Top Myanmar Buddhist body bans hardline group Ma Ba Tha

Myanmar's highest Buddhist authority,  the Sangha Maha Nayaka Committee, have outlawed  nationalist group Ma Ba Tha amid rising religious tensions in the country.
Myanmar's highest Buddhist authority, the Sangha Maha Nayaka Committee, have outlawed nationalist group Ma Ba Tha amid rising religious tensions in the country.PHOTO: EPA

YANGON (AFP) - Myanmar's top Buddhist body has banned hardline group Ma Ba Tha, according to a document sent out on Tuesday (May 23), a move aimed at curbing the movement's influence amid rising Islamophobia.

Myanmar has been gripped by deepening religious tensions that have repeatedly spilled into violence, partially attributed to anti-Muslim rhetoric spread by nationalist groups like Ma Ba Tha.

The Sangha Maha Nayaka Committee, Myanmar's highest Buddhist authority, sent a letter to government ministries on Tuesday.

"People, either as individuals or as a group, cannot take any actions under the name of Ma Ba Tha," said the letter, which was seen by AFP and carried the signature of several monks, including senior figures from Ma Ba Tha.

"Ma Ba Tha signboards across the country are to be taken down completely by July 15 at the latest," the Sangha committee added, warning any infractions would be punished under both Buddhist and civil law.

But Ottama, a Ma Ba Tha monk in Yangon, said the group still planned to hold its annual meeting this weekend despite the ban.

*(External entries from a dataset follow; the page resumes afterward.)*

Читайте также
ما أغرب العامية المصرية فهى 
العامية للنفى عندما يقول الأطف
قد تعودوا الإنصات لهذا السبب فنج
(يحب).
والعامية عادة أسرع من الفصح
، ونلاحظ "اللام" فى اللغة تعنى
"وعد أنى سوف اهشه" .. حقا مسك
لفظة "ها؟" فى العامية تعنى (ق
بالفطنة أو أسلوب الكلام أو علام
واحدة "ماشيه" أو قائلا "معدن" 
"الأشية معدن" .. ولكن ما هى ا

"The most certain thing is that we will hold the Ma Ba Tha conference on the 27 and 28 of this month," he told AFP.

The Sangha's sanction comes just weeks after the same committee, which represents the upper echelons of the clergy, banned the country's most notorious monk Wirathu from preaching for a year.

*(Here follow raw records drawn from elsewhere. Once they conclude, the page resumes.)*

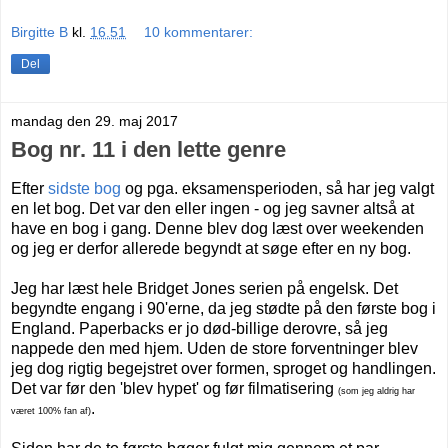
Birgitte B
kl.
16.51
10 kommentarer:
Del
mandag den 29. maj 2017
Bog nr. 11 i den lette genre
Efter
sidste bog
og pga. eksamensperioden, så har jeg valgt
en let bog. Det var den eller ingen - og jeg savner altså at
have en bog i gang. Denne blev dog læst over weekenden
og jeg er derfor allerede begyndt at søge efter en ny bog.
Jeg har læst hele Bridget Jones serien på engelsk. Det
begyndte engang i 90'erne, da jeg stødte på den første bog i
England. Paperbacks er jo død-billige derovre, så jeg
nappede den med hjem. Uden de store forventninger blev
jeg dog rigtig begejstret over formen, sproget og handlingen.
Det var før den 'blev hypet' og før filmatisering
(som jeg aldrig har
.
været 100% fan af)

Once dubbed "the face of Buddhist terror", the Mandalay-based monk has led calls for restrictions on the country's Muslim minority and frequently spews vitriol online warning of an Islamic takeover.

Religious tensions have soared since a group of Rohingya Muslims attacked police posts in the north of Rakhine state last October, sparking a bloody military crackdown that has drawn widespread international condemnation.

Since then nationalists in Yangon have held protests, stopped Islamic religious ceremonies and most recently forced two schools to shut their doors over accusations they were illegally doubling as mosques.

Police have arrested five people this month after a fight broke out in a Muslim neighbourhood of Yangon when dozens of hardliners raided a house believed to be hiding Rohingyas.